Luc. Dromio, go bid the servants spread for dinner.
Dro. S. O, for my beads! I cross me for a sinner.
This is the fairy land: O spite of spites!
We talk with goblins, owls and sprites:
If we obey them not, this will ensue,
They'll suck our breath or pinch us black and blue.
Luc. Why pratest thou to thyself and answer'st not?
Dromio, thou drone, thou snail, thou slug, thou sot!
Dro. S. I am transformed, master, am I not?
Ant. S. I think thou art in mind, and so am I.
Dro. S. Nay, master, both in mind and in my shape.
Ant. S. Thou hast thine own form.
Dro. S. No, I am an ape.
Luc. If thou art changed to aught, 'tis to an ass.
Dro. S. 'Tis true; she rides me and I long for grass.
'Tis so, I am an ass; else it could never be
But I should know her as well as she knows me.
Adr. Come, come, no longer will I be a fool,
To put the finger in the eye and weep,
Whilst man and master laugh my woes to scorn.
Come, sir, to dinner. Dromio, keep the gate.

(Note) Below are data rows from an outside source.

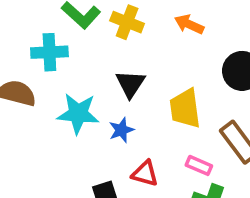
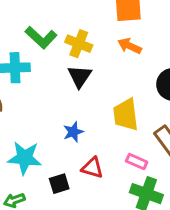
black triangle: (130, 84) -> (80, 76), moved
cyan star: (78, 114) -> (25, 158), moved

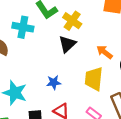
orange arrow: (130, 46) -> (104, 52), moved

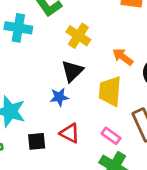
yellow cross: (72, 21) -> (78, 36), moved
black triangle: (67, 44) -> (72, 71), moved

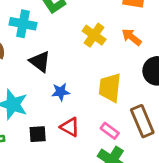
yellow cross: (78, 36) -> (94, 35), moved
orange arrow: (123, 57) -> (131, 37), moved
black triangle: (72, 71) -> (40, 62), moved, turned -40

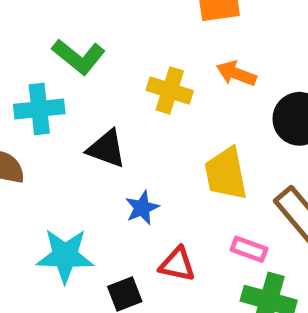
black triangle: (40, 62) -> (107, 149), moved

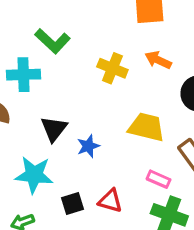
black triangle: (107, 149) -> (54, 129), moved, turned 44
yellow trapezoid: (226, 174) -> (146, 127), turned 111
red triangle: (177, 264) -> (110, 201), moved

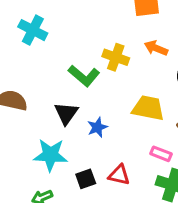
green L-shape: (53, 41) -> (84, 76), moved
cyan cross: (24, 75) -> (33, 30), moved, turned 32

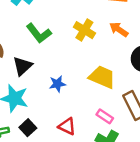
green L-shape: (84, 76) -> (39, 33), moved
black triangle: (66, 113) -> (22, 66), moved
black square: (86, 179) -> (28, 128), moved, turned -35

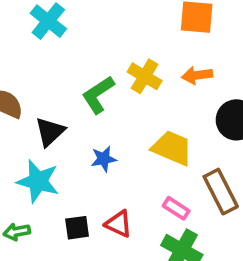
orange arrow: (119, 29) -> (197, 75), turned -42
green L-shape: (39, 33) -> (98, 95), moved, turned 95
black square: (28, 128) -> (77, 228), moved, turned 35

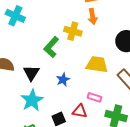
orange arrow: (197, 75) -> (93, 17), moved, turned -77
cyan star: (38, 181) -> (32, 100), turned -30
pink rectangle: (176, 208) -> (95, 97), moved

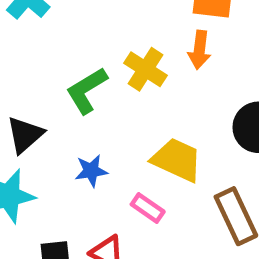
pink rectangle: (95, 97) -> (148, 208), moved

Husband, I 'll dine above with you to-day
And shrive you of a thousand idle pranks.
Sirrah, if any ask you for your master,
Say he dines forth and let no creature enter.
Come, sister. Dromio, play the porter well.
Ant. S. Am I in earth, in heaven, or in hell?
Sleeping or waking? mad or well-advised?
Known unto these, and to myself disguised!
I 'll say as they say and persever so
And in this mist at all adventures go.
Dro. S. Master, shall I be porter at the gate?
Adr. Ay; and let none enter, test I break your pate.
Luc. Come, come, Antipholus, we dine too late.